=== Begin Enclosure ===

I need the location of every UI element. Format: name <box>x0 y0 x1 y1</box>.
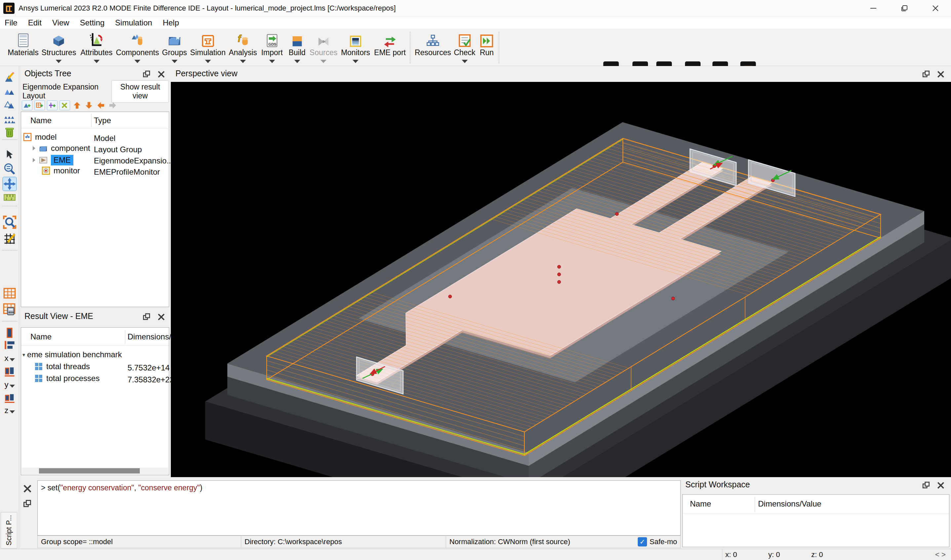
column-header-dimensions[interactable]: Dimensions/Value <box>758 499 822 509</box>
menu-file[interactable]: File <box>0 18 23 28</box>
components-dropdown-caret[interactable] <box>134 60 140 63</box>
close-script-panel-button[interactable] <box>23 484 32 494</box>
script-console[interactable]: > set("energy conservation", "conserve e… <box>37 480 681 535</box>
toolbar-button-components[interactable]: Components <box>116 29 159 66</box>
result-table: Name Dimensions/Va ▾ eme simulation benc… <box>21 327 169 475</box>
view-split-button[interactable] <box>3 338 16 352</box>
measure-tool-button[interactable]: 12 <box>3 191 16 204</box>
float-panel-button[interactable] <box>921 69 931 79</box>
toolbar-button-materials[interactable]: Materials <box>8 29 39 66</box>
result-row-total-threads[interactable]: total threads <box>34 362 90 371</box>
duplicate-structure-button[interactable] <box>3 85 16 98</box>
horizontal-scrollbar[interactable] <box>22 468 168 474</box>
collapse-caret-icon[interactable]: ▾ <box>23 352 25 358</box>
expand-caret-icon[interactable] <box>33 146 35 151</box>
scrollbar-thumb[interactable] <box>39 468 140 474</box>
toolbar-button-resources[interactable]: Resources <box>415 29 451 66</box>
move-down-button[interactable] <box>84 100 94 110</box>
add-simulation-region-button[interactable] <box>34 100 45 110</box>
close-panel-button[interactable] <box>936 69 946 79</box>
array-structures-button[interactable] <box>3 113 16 126</box>
tree-row-model[interactable]: model <box>23 132 57 142</box>
restore-button[interactable] <box>889 0 920 17</box>
3d-viewport[interactable] <box>171 82 951 477</box>
menu-simulation[interactable]: Simulation <box>110 18 157 28</box>
script-prompt-tab[interactable]: Script P... <box>1 512 17 548</box>
z-axis-view-button[interactable]: z <box>3 404 16 417</box>
tree-row-component[interactable]: component <box>32 144 90 153</box>
toolbar-button-build[interactable]: Build <box>288 29 305 66</box>
copy-structure-button[interactable] <box>3 98 16 111</box>
build-dropdown-caret[interactable] <box>294 60 300 63</box>
column-divider[interactable] <box>125 330 125 344</box>
close-button[interactable] <box>920 0 951 17</box>
close-panel-button[interactable] <box>156 69 166 79</box>
toolbar-button-monitors[interactable]: Monitors <box>341 29 370 66</box>
structures-dropdown-caret[interactable] <box>56 60 62 63</box>
close-panel-button[interactable] <box>936 480 946 490</box>
y-view-bars-button[interactable] <box>3 391 16 405</box>
toolbar-button-attributes[interactable]: Attributes <box>80 29 113 66</box>
toolbar-button-import[interactable]: GDS Import <box>261 29 282 66</box>
column-header-name[interactable]: Name <box>31 332 52 342</box>
menu-view[interactable]: View <box>47 18 75 28</box>
y-axis-view-button[interactable]: y <box>3 378 16 391</box>
pager-arrows[interactable]: < > <box>935 551 946 559</box>
expand-caret-icon[interactable] <box>33 158 35 162</box>
add-port-button[interactable] <box>60 100 70 110</box>
result-row-total-processes[interactable]: total processes <box>34 374 99 383</box>
move-left-button[interactable] <box>96 100 106 110</box>
x-view-bars-button[interactable] <box>3 365 16 378</box>
result-group-row[interactable]: ▾ eme simulation benchmark <box>23 350 122 359</box>
toolbar-button-run[interactable]: Run <box>480 29 494 66</box>
mesh-settings-button[interactable] <box>3 303 16 316</box>
toolbar-button-eme-port[interactable]: EME port <box>374 29 406 66</box>
float-panel-icon <box>922 70 931 78</box>
minimize-button[interactable] <box>858 0 889 17</box>
menu-help[interactable]: Help <box>157 18 184 28</box>
move-up-button[interactable] <box>72 100 82 110</box>
column-header-name[interactable]: Name <box>31 116 52 125</box>
select-tool-button[interactable] <box>3 148 16 161</box>
monitors-dropdown-caret[interactable] <box>353 60 359 63</box>
check-dropdown-caret[interactable] <box>462 60 467 63</box>
x-axis-view-button[interactable]: x <box>3 352 16 365</box>
pan-tool-button[interactable] <box>3 177 16 191</box>
analysis-dropdown-caret[interactable] <box>240 60 246 63</box>
edit-structure-button[interactable] <box>3 71 16 84</box>
add-structure-button[interactable] <box>22 100 32 110</box>
menu-edit[interactable]: Edit <box>23 18 47 28</box>
close-panel-button[interactable] <box>156 312 166 322</box>
float-panel-button[interactable] <box>921 480 931 490</box>
tree-row-eme[interactable]: EME <box>32 155 73 165</box>
toolbar-button-groups[interactable]: Groups <box>162 29 187 66</box>
import-gds-icon: GDS <box>266 32 278 48</box>
menu-setting[interactable]: Setting <box>75 18 110 28</box>
import-dropdown-caret[interactable] <box>269 60 275 63</box>
draw-grid-button[interactable] <box>3 232 16 245</box>
groups-dropdown-caret[interactable] <box>171 60 177 63</box>
float-panel-button[interactable] <box>142 312 152 322</box>
toolbar-button-check[interactable]: Check <box>454 29 475 66</box>
solver-tab-label[interactable]: Eigenmode Expansion Layout <box>21 83 109 100</box>
column-header-name[interactable]: Name <box>690 499 711 509</box>
toolbar-button-analysis[interactable]: f Analysis <box>229 29 257 66</box>
safe-mode-checkbox[interactable]: ✓ <box>638 537 647 546</box>
toolbar-button-structures[interactable]: Structures <box>42 29 76 66</box>
toolbar-button-simulation[interactable]: Simulation <box>190 29 225 66</box>
mesh-icon <box>3 287 16 299</box>
view-mesh-button[interactable] <box>3 287 16 300</box>
zoom-extents-button[interactable] <box>3 215 16 229</box>
add-monitor-button[interactable] <box>47 100 57 110</box>
zoom-tool-button[interactable] <box>3 162 16 176</box>
tree-row-monitor[interactable]: monitor <box>42 166 80 175</box>
simulation-dropdown-caret[interactable] <box>205 60 211 63</box>
column-header-type[interactable]: Type <box>94 116 111 125</box>
float-script-panel-button[interactable] <box>23 499 32 509</box>
view-normal-button[interactable] <box>3 326 16 340</box>
column-divider[interactable] <box>755 497 755 512</box>
attributes-dropdown-caret[interactable] <box>94 60 99 63</box>
delete-button[interactable] <box>3 125 16 139</box>
float-panel-button[interactable] <box>142 69 152 79</box>
show-result-view-button[interactable]: Show result view <box>111 80 169 103</box>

=== End Enclosure ===

Every entry above should be returned exactly, with no images included.

Response for this exercise |
I need the location of every UI element. Format: name <box>x0 y0 x1 y1</box>.
column-header-dimensions[interactable]: Dimensions/Value <box>758 499 822 509</box>
menu-file[interactable]: File <box>0 18 23 28</box>
components-dropdown-caret[interactable] <box>134 60 140 63</box>
close-script-panel-button[interactable] <box>23 484 32 494</box>
script-console[interactable]: > set("energy conservation", "conserve e… <box>37 480 681 535</box>
toolbar-button-components[interactable]: Components <box>116 29 159 66</box>
result-table: Name Dimensions/Va ▾ eme simulation benc… <box>21 327 169 475</box>
view-split-button[interactable] <box>3 338 16 352</box>
measure-tool-button[interactable]: 12 <box>3 191 16 204</box>
float-panel-button[interactable] <box>921 69 931 79</box>
toolbar-button-materials[interactable]: Materials <box>8 29 39 66</box>
result-row-total-threads[interactable]: total threads <box>34 362 90 371</box>
duplicate-structure-button[interactable] <box>3 85 16 98</box>
horizontal-scrollbar[interactable] <box>22 468 168 474</box>
collapse-caret-icon[interactable]: ▾ <box>23 352 25 358</box>
expand-caret-icon[interactable] <box>33 146 35 151</box>
scrollbar-thumb[interactable] <box>39 468 140 474</box>
toolbar-button-resources[interactable]: Resources <box>415 29 451 66</box>
move-down-button[interactable] <box>84 100 94 110</box>
add-simulation-region-button[interactable] <box>34 100 45 110</box>
close-panel-button[interactable] <box>936 69 946 79</box>
array-structures-button[interactable] <box>3 113 16 126</box>
tree-row-model[interactable]: model <box>23 132 57 142</box>
restore-button[interactable] <box>889 0 920 17</box>
3d-viewport[interactable] <box>171 82 951 477</box>
menu-simulation[interactable]: Simulation <box>110 18 157 28</box>
script-prompt-tab[interactable]: Script P... <box>1 512 17 548</box>
z-axis-view-button[interactable]: z <box>3 404 16 417</box>
tree-row-component[interactable]: component <box>32 144 90 153</box>
toolbar-button-build[interactable]: Build <box>288 29 305 66</box>
copy-structure-button[interactable] <box>3 98 16 111</box>
build-dropdown-caret[interactable] <box>294 60 300 63</box>
column-divider[interactable] <box>125 330 125 344</box>
close-button[interactable] <box>920 0 951 17</box>
close-panel-button[interactable] <box>156 69 166 79</box>
toolbar-button-monitors[interactable]: Monitors <box>341 29 370 66</box>
structures-dropdown-caret[interactable] <box>56 60 62 63</box>
close-panel-button[interactable] <box>936 480 946 490</box>
y-view-bars-button[interactable] <box>3 391 16 405</box>
toolbar-button-attributes[interactable]: Attributes <box>80 29 113 66</box>
toolbar-button-import[interactable]: GDS Import <box>261 29 282 66</box>
column-header-name[interactable]: Name <box>31 332 52 342</box>
menu-view[interactable]: View <box>47 18 75 28</box>
y-axis-view-button[interactable]: y <box>3 378 16 391</box>
pager-arrows[interactable]: < > <box>935 551 946 559</box>
expand-caret-icon[interactable] <box>33 158 35 162</box>
add-port-button[interactable] <box>60 100 70 110</box>
result-row-total-processes[interactable]: total processes <box>34 374 99 383</box>
move-left-button[interactable] <box>96 100 106 110</box>
x-view-bars-button[interactable] <box>3 365 16 378</box>
result-group-row[interactable]: ▾ eme simulation benchmark <box>23 350 122 359</box>
toolbar-button-run[interactable]: Run <box>480 29 494 66</box>
mesh-settings-button[interactable] <box>3 303 16 316</box>
toolbar-button-eme-port[interactable]: EME port <box>374 29 406 66</box>
float-panel-icon <box>922 70 931 78</box>
minimize-button[interactable] <box>858 0 889 17</box>
menu-help[interactable]: Help <box>157 18 184 28</box>
move-up-button[interactable] <box>72 100 82 110</box>
column-header-name[interactable]: Name <box>31 116 52 125</box>
select-tool-button[interactable] <box>3 148 16 161</box>
monitors-dropdown-caret[interactable] <box>353 60 359 63</box>
check-dropdown-caret[interactable] <box>462 60 467 63</box>
x-axis-view-button[interactable]: x <box>3 352 16 365</box>
pan-tool-button[interactable] <box>3 177 16 191</box>
analysis-dropdown-caret[interactable] <box>240 60 246 63</box>
edit-structure-button[interactable] <box>3 71 16 84</box>
add-structure-button[interactable] <box>22 100 32 110</box>
menu-edit[interactable]: Edit <box>23 18 47 28</box>
close-panel-button[interactable] <box>156 312 166 322</box>
float-panel-button[interactable] <box>921 480 931 490</box>
tree-row-eme[interactable]: EME <box>32 155 73 165</box>
toolbar-button-groups[interactable]: Groups <box>162 29 187 66</box>
import-gds-icon: GDS <box>266 32 278 48</box>
menu-setting[interactable]: Setting <box>75 18 110 28</box>
import-dropdown-caret[interactable] <box>269 60 275 63</box>
draw-grid-button[interactable] <box>3 232 16 245</box>
groups-dropdown-caret[interactable] <box>171 60 177 63</box>
float-panel-button[interactable] <box>142 312 152 322</box>
toolbar-button-check[interactable]: Check <box>454 29 475 66</box>
solver-tab-label[interactable]: Eigenmode Expansion Layout <box>21 83 109 100</box>
column-header-name[interactable]: Name <box>690 499 711 509</box>
toolbar-button-analysis[interactable]: f Analysis <box>229 29 257 66</box>
safe-mode-checkbox[interactable]: ✓ <box>638 537 647 546</box>
toolbar-button-structures[interactable]: Structures <box>42 29 76 66</box>
toolbar-button-simulation[interactable]: Simulation <box>190 29 225 66</box>
mesh-icon <box>3 287 16 299</box>
view-mesh-button[interactable] <box>3 287 16 300</box>
zoom-extents-button[interactable] <box>3 215 16 229</box>
add-monitor-button[interactable] <box>47 100 57 110</box>
zoom-tool-button[interactable] <box>3 162 16 176</box>
tree-row-monitor[interactable]: monitor <box>42 166 80 175</box>
simulation-dropdown-caret[interactable] <box>205 60 211 63</box>
column-header-type[interactable]: Type <box>94 116 111 125</box>
float-script-panel-button[interactable] <box>23 499 32 509</box>
view-normal-button[interactable] <box>3 326 16 340</box>
column-divider[interactable] <box>755 497 755 512</box>
attributes-dropdown-caret[interactable] <box>94 60 99 63</box>
delete-button[interactable] <box>3 125 16 139</box>
float-panel-button[interactable] <box>142 69 152 79</box>
show-result-view-button[interactable]: Show result view <box>111 80 169 103</box>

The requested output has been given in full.